In December 2003, a titanium mining firm was felling coastal shelterbelt forests in the city of Wanning in Hainan. The locals prevented the illegal forest destruction, but two villagers were arrested by the local police for sabotaging production.

Liu, at the time a member of the provincial PPCC and the deputy chair of its Population, Resources and Environment Committee, rushed to the scene and helped find a lawyer for the detained villagers. He also submitted a resolution in support of the imprisoned villagers to the PPCC. In the end they were freed, and the shelterbelt was replanted with Coast Sheoak, and is now as dense as ever.

Liu wrote of the incident in Speaking the Truth, which he wrote after retiring in January 2009. At the hearing, Liu recounted how the book was rejected by three Chinese publishers as its content was “too sensitive”. With no way of publishing it on the mainland, he had no choice but to use a Hong Kong book number. Liu Jiquan, a colleague of Liu’s from his days at the provincial forestry bureau, told the court that the book provided great practical guidance for forestry workers, and that Hainan’s local forestry bureaus had only given token payments for costs and assistance.

A reporter who has known Liu for years said that, after retiring, Liu had learned to use the internet, as well as handwriting recognition software for typing, in order to bring his investigations on environmental protection in Hainan to a wider audience. He overworked himself and aged quickly, losing his hair and teeth and becoming hunched – a stark contrast to his erect and scholarly appearance of a decade earlier.

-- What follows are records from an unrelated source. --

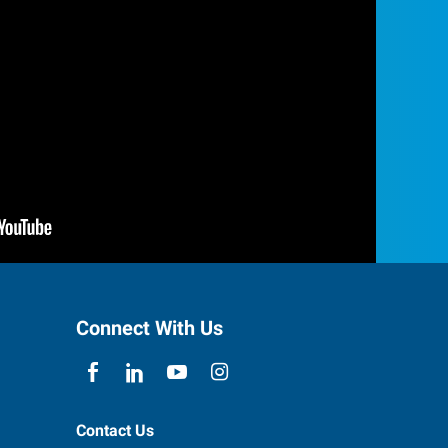
Connect With Us
Contact Us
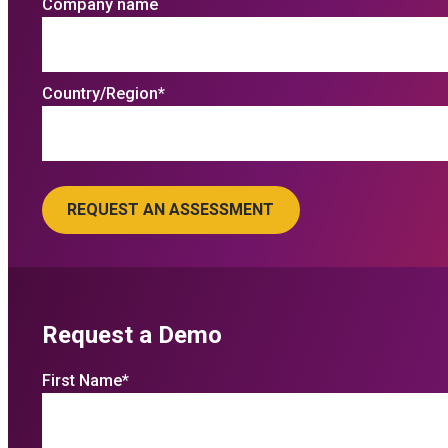
Company name
Country/Region
*
Request a Demo
First Name
*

Liu would often stay up until two or three in the morning writing online. On one occasion, he was known to have slept for only three hours in two days. But he was happy to do it: “Just a 140-character microblog makes the people destroying the forests nervous and puts them on edge.”

“I have only spoken the truth”

On April 10 this year, Liu was awarded the prize for best citizen journalist by chinadialogue, the UK’s Guardian newspaper and Sina’s environmental channel at the third China Environmental Press Awards. Chair of the award committee and chinadialogue’s Beijing editor Liu Jianqiang said: “A year ago, he came to public attention when he exposed the destruction of forests in Hainan province, southern China. The awards committee found that he and his microblog had as much impact as a newspaper could hope for.

Three days after the award was given, Liu rushed to the Hainan township of Yinggehai to report on a dispute over the building of a power plant. Liu posted dozens of microblog updates covering the disagreement, clashes between locals and police and injuries inflicted.

The same day, locals held a collection for injured relatives at Sanya’s old railway station. Liu donated 500 yuan and passed out copies of Speaking the Truth and volume 1 of Hainan Tears.

Two months later, his microblog and blog, registered under his real identity and with 16,000 followers, were shut down.

Some days later, Zhejiang environmental volunteer Wu Zhu called Liu and asked if anyone else had phoned to offer support.

“You’re the first,” Liu said with a bitter laugh.

In July, Liu was arrested and taken into custody.

“It’s tragic,” said a Hainanese environmental volunteer who knows Liu. “Like Don Quixote, trying to fight something unstoppable.”

Dozens of environmentalists from Hainan and elsewhere visited the court to show support for Liu on the day of his trial. His lawyer, Zhou Ze, also defended Xie Chaoping, who was arrested by police in Weinan, Shaanxi, two years ago, again for illegal business activities. He had published a book on forced relocations of people during the building of the Sanmen dam in the 1950s, which was confiscated as an “illegal publication”. That case led to nationwide anger and the Weinan police becoming the object of public contempt. Thirty days later, Xie was freed.

Zhou says that in his meeting with Liu, Liu was twice unable to hold back tears.

Before he was arrested, Liu wrote on his microblog: “If one day the authorities speak to me, please don’t worry, as I have only spoken the truth. If one day I am detained, please don’t protest, as I have not broken the law. If one day I have some accident, please don’t be sad, just bury me under a tree and let me fertilise the seeds of truth.”